13 Things You Learn After Becoming a Fitness Professional

There are many reasons why people get into the personal training business; some have always been passionate about athletics and fitness and want to share what they’ve learned, some are born motivators, and some just want to be fitness rock stars. Whatever the reason, they all face their fair share of hurdles, most of which nobody ever tells them before they get into the industry.

Check out these 13 things you learn after becoming a fitness professional.

1. Getting certified as a personal trainer doesn’t actually involve working out. Certification is theory-based: you study out of a book and then go to a testing center for your exam. Of course, you can learn practically as well; I wanted the practical experience, so I took an internship where I attended workshops at the gym with other interns, participated in classes, and shadowed sessions with their trainers. In the workshops we would learn about anatomy, corrective exercises, modifications, body fat assessments, etc. — basically putting the things I learned in the book into a real-life setting. I took a separate workshop to learn about group fitness classes, which are much different, since you have to make sure that a group of people at different fitness levels all have a good experience. I also continue to take courses to learn about specific areas like kettle bells, TRX, and prenatal exercise.

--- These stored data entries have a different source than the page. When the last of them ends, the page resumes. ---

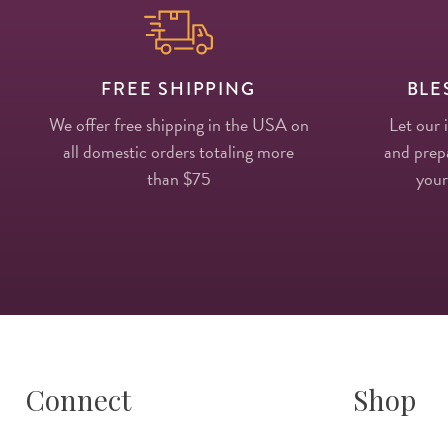
FREE SHIPPING
BLE
We offer free shipping in the USA on
Let our 
all domestic orders totaling more
and prepa
than $75
your
Connect
Shop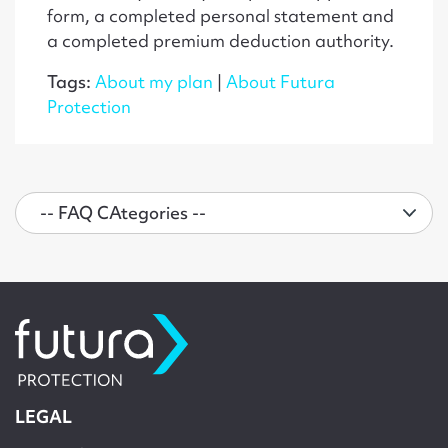
form, a completed personal statement and
a completed premium deduction authority.
Tags:
About my plan
|
About Futura
Protection
LEGAL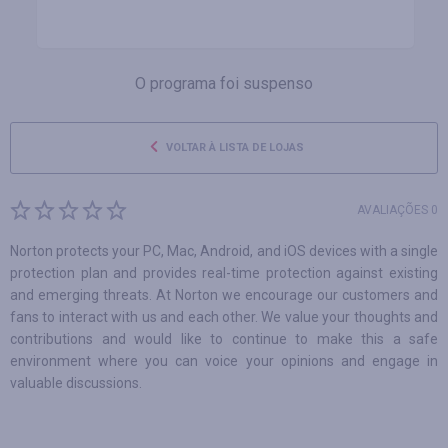
O programa foi suspenso
VOLTAR À LISTA DE LOJAS
AVALIAÇÕES 0
Norton protects your PC, Mac, Android, and iOS devices with a single
protection plan and provides real-time protection against existing
and emerging threats. At Norton we encourage our customers and
fans to interact with us and each other. We value your thoughts and
contributions and would like to continue to make this a safe
environment where you can voice your opinions and engage in
valuable discussions.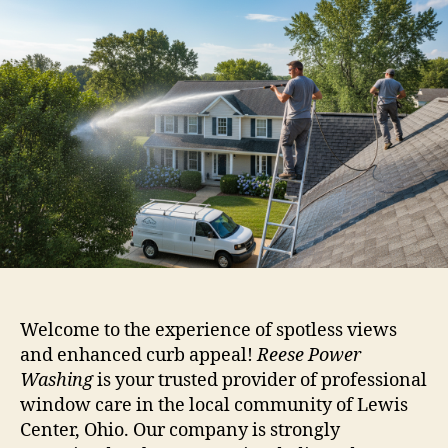
Welcome to the experience of spotless views
and enhanced curb appeal!
Reese Power
Washing
is your trusted provider of professional
window care in the local community of Lewis
Center, Ohio. Our company is strongly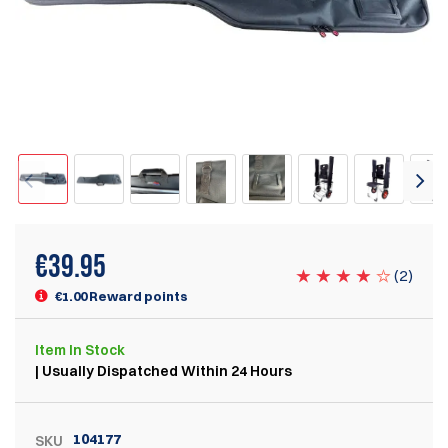
€
39.95
(
2
)
€1.00 Reward points
Item
In Stock
| Usually Dispatched Within 24 Hours
104177
SKU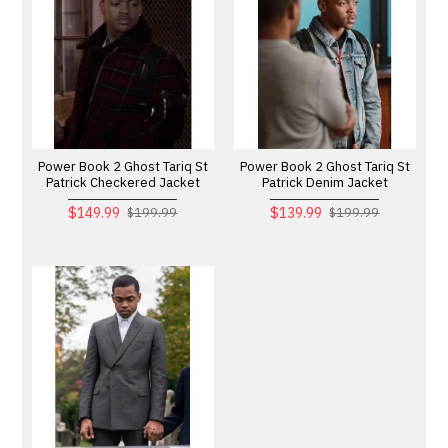
Power Book 2 Ghost Tariq St
Power Book 2 Ghost Tariq St
Patrick Checkered Jacket
Patrick Denim Jacket
$149.99
$139.99
$199.99
$199.99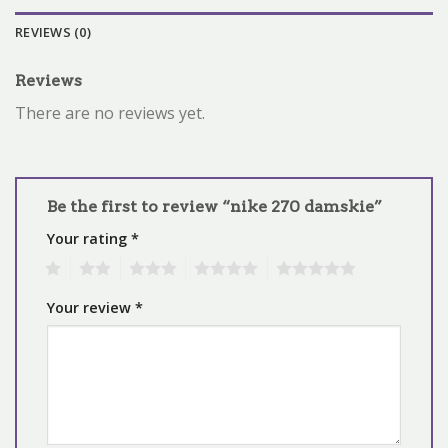
REVIEWS (0)
Reviews
There are no reviews yet.
Be the first to review “nike 270 damskie”
Your rating
*
1
2
3
4
5
Your review
*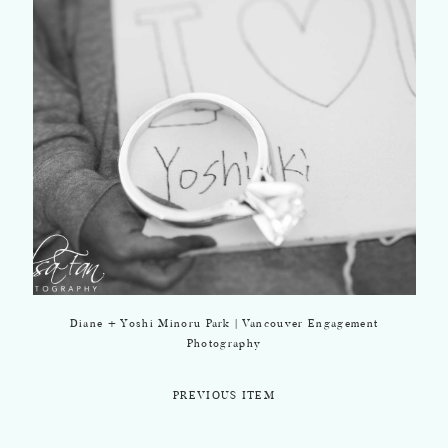
Diane + Yoshi Minoru Park | Vancouver Engagement
Photography
PREVIOUS ITEM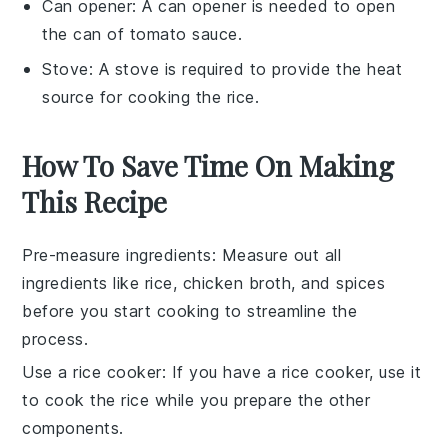
Can opener
: A
can opener
is needed to open
the can of tomato sauce.
Stove
: A
stove
is required to provide the heat
source for cooking the rice.
How To Save Time On Making
This Recipe
Pre-measure ingredients
: Measure out all
ingredients
like
rice
,
chicken broth
, and
spices
before you start cooking to streamline the
process.
Use a rice cooker
: If you have a
rice cooker
, use it
to cook the
rice
while you prepare the other
components.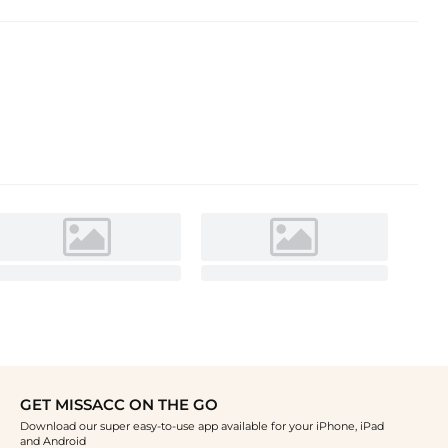
GET MISSACC ON THE GO
Download our super easy-to-use app available for your iPhone, iPad
and Android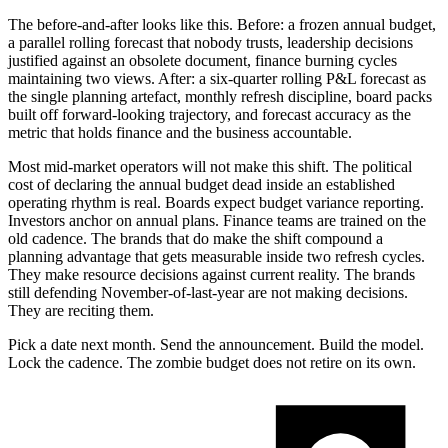
The before-and-after looks like this. Before: a frozen annual budget,
a parallel rolling forecast that nobody trusts, leadership decisions
justified against an obsolete document, finance burning cycles
maintaining two views. After: a six-quarter rolling P&L forecast as
the single planning artefact, monthly refresh discipline, board packs
built off forward-looking trajectory, and forecast accuracy as the
metric that holds finance and the business accountable.
Most mid-market operators will not make this shift. The political
cost of declaring the annual budget dead inside an established
operating rhythm is real. Boards expect budget variance reporting.
Investors anchor on annual plans. Finance teams are trained on the
old cadence. The brands that do make the shift compound a
planning advantage that gets measurable inside two refresh cycles.
They make resource decisions against current reality. The brands
still defending November-of-last-year are not making decisions.
They are reciting them.
Pick a date next month. Send the announcement. Build the model.
Lock the cadence. The zombie budget does not retire on its own.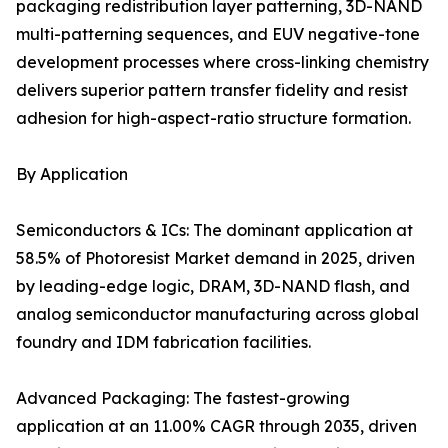
packaging redistribution layer patterning, 3D-NAND
multi-patterning sequences, and EUV negative-tone
development processes where cross-linking chemistry
delivers superior pattern transfer fidelity and resist
adhesion for high-aspect-ratio structure formation.
By Application
Semiconductors & ICs: The dominant application at
58.5% of Photoresist Market demand in 2025, driven
by leading-edge logic, DRAM, 3D-NAND flash, and
analog semiconductor manufacturing across global
foundry and IDM fabrication facilities.
Advanced Packaging: The fastest-growing
application at an 11.00% CAGR through 2035, driven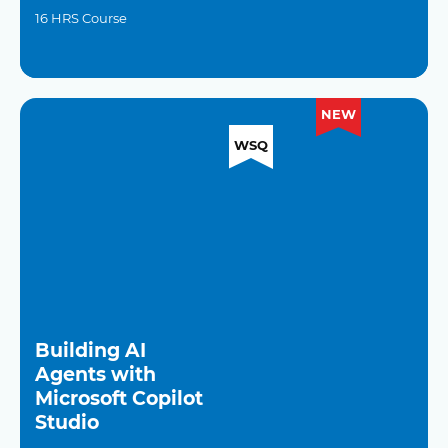
16 HRS Course
NEW
WSQ
Building AI
Agents with
Microsoft Copilot
Studio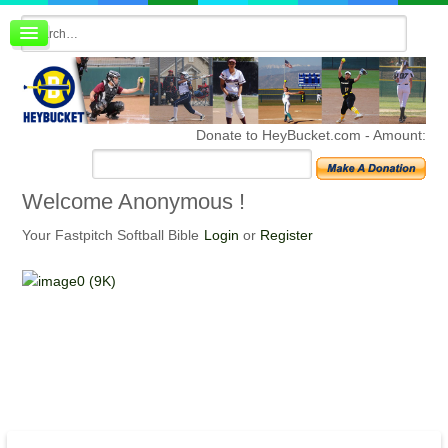
Board index
FAQ
Membership
Register
Donate to HeyBucket.com -
Amount:
Login
Welcome
Anonymous !
Your Fastpitch Softball Bible
Login
or
Register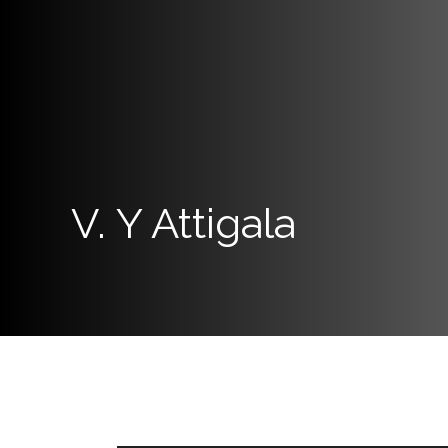
Links
Programs
Home
About
SCU
V. Y Attigala
Board
of
Directors
Academic
Staff
Non
Academic
Staff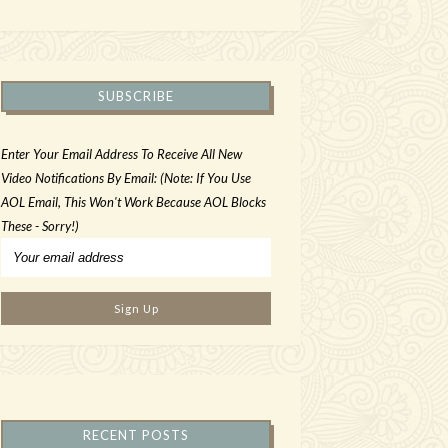
SUBSCRIBE
Enter Your Email Address To Receive All New
Video Notifications By Email: (Note: If You Use
AOL Email, This Won't Work Because AOL Blocks
These - Sorry!)
RECENT POSTS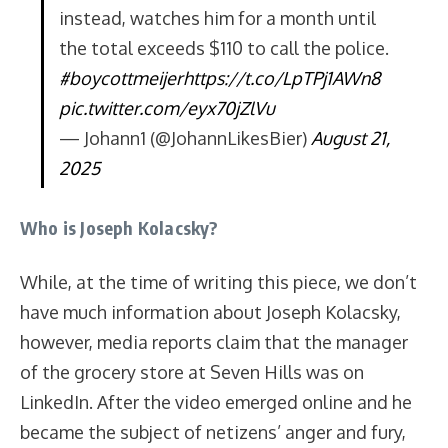
instead, watches him for a month until
the total exceeds $110 to call the police.
#boycottmeijer
https://t.co/LpTPj1AWn8
pic.twitter.com/eyx70jZlVu
— Johann1 (@JohannLikesBier)
August 21,
2025
Who is Joseph Kolacsky?
While, at the time of writing this piece, we don’t
have much information about Joseph Kolacsky,
however, media reports claim that the manager
of the grocery store at Seven Hills was on
LinkedIn. After the video emerged online and he
became the subject of netizens’ anger and fury,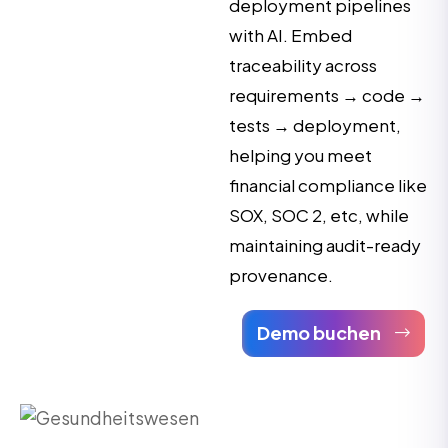
deployment pipelines
with AI. Embed
traceability across
requirements → code →
tests → deployment,
helping you meet
financial compliance like
SOX, SOC 2, etc, while
maintaining audit-ready
provenance.
Demo buchen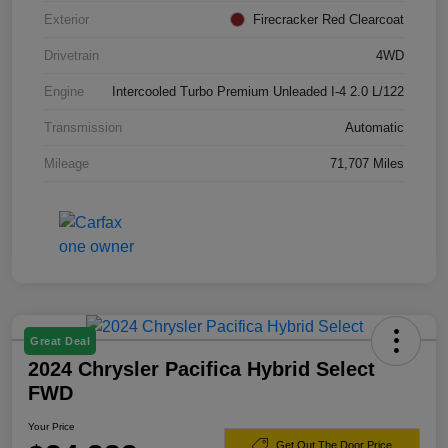
Exterior
Firecracker Red Clearcoat
Drivetrain
4WD
Engine
Intercooled Turbo Premium Unleaded I-4 2.0 L/122
Transmission
Automatic
Mileage
71,707 Miles
Great Deal
2024 Chrysler Pacifica Hybrid Select
FWD
Your Price
Get Out The Door Price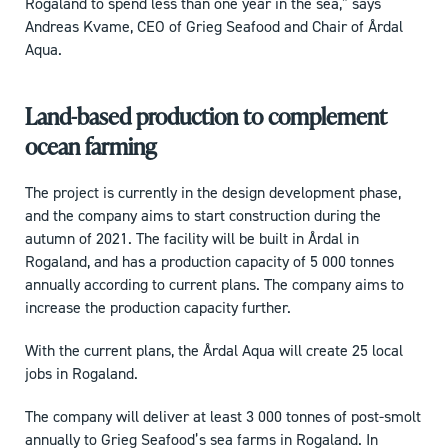
Rogaland to spend less than one year in the sea,” says
Andreas Kvame, CEO of Grieg Seafood and Chair of Årdal
Aqua.
Land-based production to complement
ocean farming
The project is currently in the design development phase,
and the company aims to start construction during the
autumn of 2021. The facility will be built in Årdal in
Rogaland, and has a production capacity of 5 000 tonnes
annually according to current plans. The company aims to
increase the production capacity further.
With the current plans, the Årdal Aqua will create 25 local
jobs in Rogaland.
The company will deliver at least 3 000 tonnes of post-smolt
annually to Grieg Seafood’s sea farms in Rogaland. In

2. Teaching classes requires you to be a really good multitasker. The workout has to be challenging enough for everyone, but not too difficult that people feel left behind.  After you’ve planned a workout (and set it to music!), you then have to teach it and pay attention to the movements of anywhere from three to 30 people at one time. I always offer modifications for beginners in my classes, but it’s important to keep an eye out for people doing moves incorrectly and helping them discreetly while keeping the rest of the class on track. The energy of a room and the camaraderie of teaching to a group is different than one-on-one, and I enjoy both.